Modelling Instantaneous Firing Rate of DBS Target Neuronal Ensembles in Basal Ganglia and Thalamus

Objective Parkinson’s disease (PD) is the second most common neurodegenerative disorder symptom, and is closely related to the dysfunction of the basal ganglia-thalamocortical network. Deep Brain Stimulation (DBS) is an effective treatment for suppressing PD motor symptoms; however, the underlying mechanisms of DBS remain elusive. A recent study demonstrated that different nuclei of the basal ganglia and thalamus respond differently to various frequencies of DBS. Despite the capability of existing models in interpreting experimental data qualitatively, there are very few unified computational models that quantitatively capture the dynamics of the neuronal activity of varying stimulated nuclei—including subthalamic nucleus (STN), substantia nigra pars reticulate (SNr) and ventralis intermedius (Vim)—across different DBS frequencies.
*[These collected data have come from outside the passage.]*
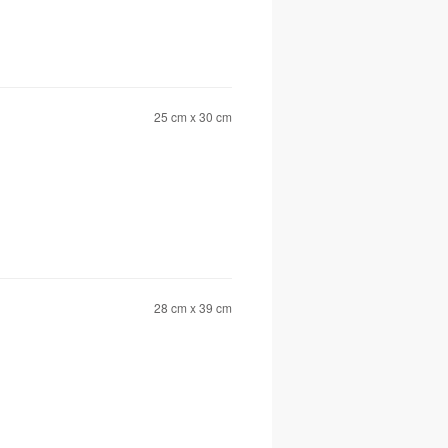
25 cm x 30 cm
28 cm x 39 cm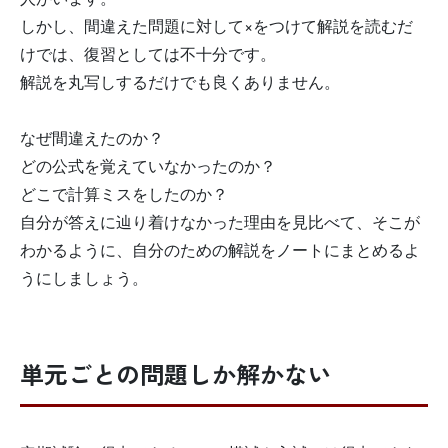
しかし、間違えた問題に対して×をつけて解説を読むだ
けでは、復習としては不十分です。
解説を丸写しするだけでも良くありません。
なぜ間違えたのか？
どの公式を覚えていなかったのか？
どこで計算ミスをしたのか？
自分が答えに辿り着けなかった理由を見比べて、そこが
わかるように、自分のための解説をノートにまとめるよ
うにしましょう。
単元ごとの問題しか解かない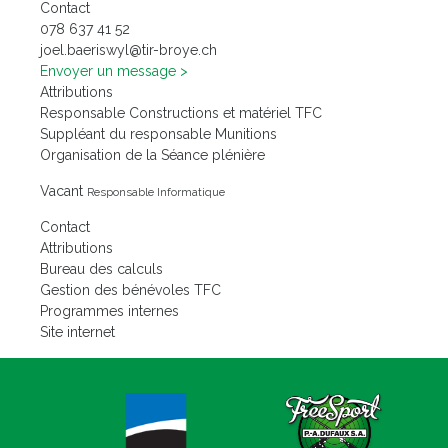
Contact
078 637 41 52
joel.baeriswyl@tir-broye.ch
Envoyer un message
Attributions
Responsable Constructions et matériel TFC
Suppléant du responsable Munitions
Organisation de la Séance plénière
Vacant
Responsable Informatique
Contact
Attributions
Bureau des calculs
Gestion des bénévoles TFC
Programmes internes
Site internet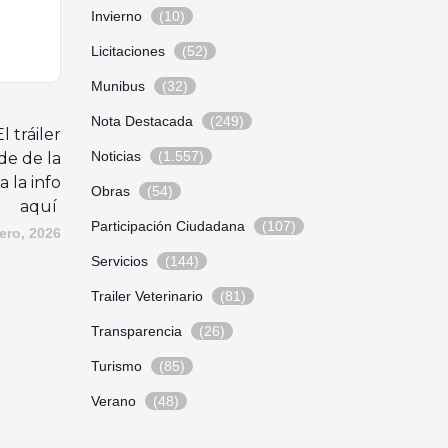
Invierno
(10)
Licitaciones
(52)
Munibus
(32)
Nota Destacada
(249)
l tráiler
Noticias
(1.557)
de de la
 la info
Obras
(54)
aquí
Participación Ciudadana
(107)
ero, 2026
Servicios
(144)
Trailer Veterinario
(81)
Transparencia
(26)
Turismo
(85)
Verano
(48)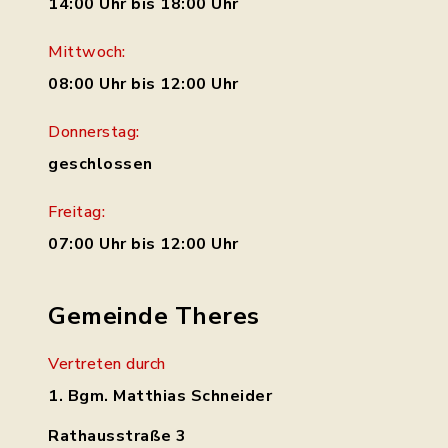
14:00 Uhr bis 18:00 Uhr
Mittwoch:
08:00 Uhr bis 12:00 Uhr
Donnerstag:
geschlossen
Freitag:
07:00 Uhr bis 12:00 Uhr
Gemeinde Theres
Vertreten durch
1. Bgm. Matthias Schneider
Rathausstraße 3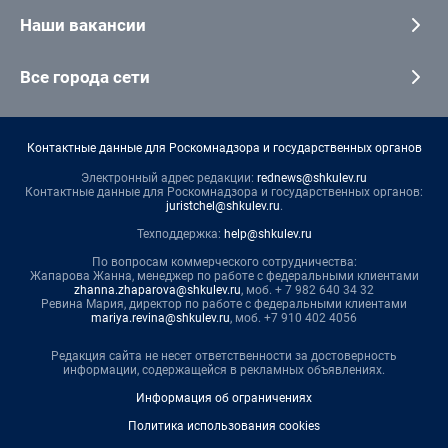
Наши вакансии
Все города сети
Контактные данные для Роскомнадзора и государственных органов
Электронный адрес редакции:
rednews@shkulev.ru
Контактные данные для Роскомнадзора и государственных органов:
juristchel@shkulev.ru
.
Техподдержка:
help@shkulev.ru
По вопросам коммерческого сотрудничества:
Жапарова Жанна, менеджер по работе с федеральными клиентами
zhanna.zhaparova@shkulev.ru
, моб. + 7 982 640 34 32
Ревина Мария, директор по работе с федеральными клиентами
mariya.revina@shkulev.ru
, моб. +7 910 402 4056
Редакция сайта не несет ответственности за достоверность
информации, содержащейся в рекламных объявлениях.
Информация об ограничениях
Политика использования cookies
Materials and Methods Both synthetic and experimental data were utilized in model fits; the synthetic data were the simulations from an established spiking neuron model, and the experimental data were the single-unit recordings during DBS (microstimulation). Based on these data, we developed a novel mathematical model to represent the firing rate of neurons receiving DBS, including neurons in STN, SNr and Vim—across different DBS frequencies. In our model, the DBS pulses are filtered through a synapse model and a nonlinear transfer function to formulate the firing rate variability. To consistently fit the model in varying frequencies of DBS, we developed a novel parameter optimization method based on the concatenated data from all DBS frequencies. Results Our model accurately reproduces the firing rates observed and calculated from both synthetic and experimental data. The optimal model parameters are consistent across different DBS frequencies, and this consistency conforms to the relatively static synaptic structures in short durations of DBS. Conclusion Our model can detect the firing rate dynamics in response to DBS, and potentially implemented in navigating the DBS parameter space and improving DBS clinical effects. ### Competing Interest Statement The authors have declared no competing interest.